A cosa serve questa mia candidatura.

Credo di poter dire concludendo che il senso di questa mia proposta sia essenzialmente quello di proporre al dibattito e alla pratica del nostro partito insieme una discontinuità e un ritorno ai suoi valori più importanti. Mi sarebbe dispiaciuto lasciare ad uno stanco unanimismo di facciata l'elezione del coordinatore, o innescare una contrapposizione divisiva. Troverei davvero di dubbio gusto ostentare la possibilità di successo, perché questa risiede solo nelle menti dei compagni della Assemblea federale, ma credo di poter anticipare un successo che non coincide con il conseguimento, che pure mi auguro, della maggioranza dei voti in quella sede. C'è un "successo" che consiste nel partecipare e trovare ascolto e ho la presunzione di credere, conoscendo i compagni di Sel, di averlo già ottenuto.

Il principio-speranza. Francescani e garibaldini

Umiltà, umiltà, e poi ancora umiltà. Dobbiamo bandire da noi ogni boria ed ogni sussiego ed essere francescani e garibaldini fino in fondo, andare per il mondo con la forza della nostra povertà e del nostro coraggio. E ricordarci che il mondo nostro, quello che attraversiamo e conosciamo, nel quale siamo cresciuti e dal quale tutti veniamo, è anche il sale della terra, quello che ne assicura sostanza, sapore e futuro. Non dimentichiamo mai che noi siamo i portatori del principio-speranza, del fuoco del domani, che deve essere alimentato, per piccolo che sia, anche nell'inverno più gelido.

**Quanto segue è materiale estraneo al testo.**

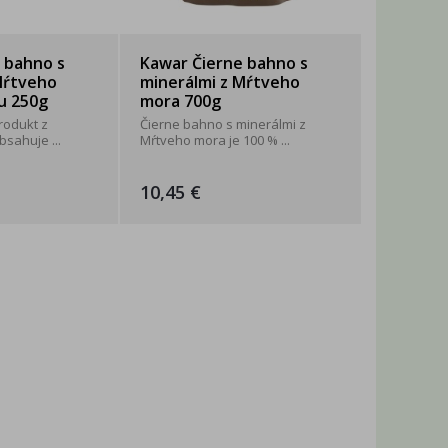
 bahno s
Kawar Čierne bahno s
Mŕtveho
minerálmi z Mŕtveho
u 250g
mora 700g
rodukt z
Čierne bahno s minerálmi z
sahuje ...
Mŕtveho mora je 100 % ...
10,45 €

Lor signori: le larghe intese. Noi: la politica larga che unisce e riapre la strada

Le larghe intese tengono dentro la parte della società dalle vedute più strette, legata ad un presente triste e senza aperture, pronta a ossequiare i potenti, ad inginocchiarsi alle compatibilità imposte dalla finanza. Quella politica metterà alle strette la società, infilerà il nostro Paese e l'Europa in una strettoia dalla quale sarà difficile uscire. La nostra è una politica larga, capace di parlare alla parte di società che non si rassegna, capace di interloquire con i diversi e i distanti da noi, è curiosa, interroga e si interroga. La nostra è una politica che allarga e per questo riapre la strada.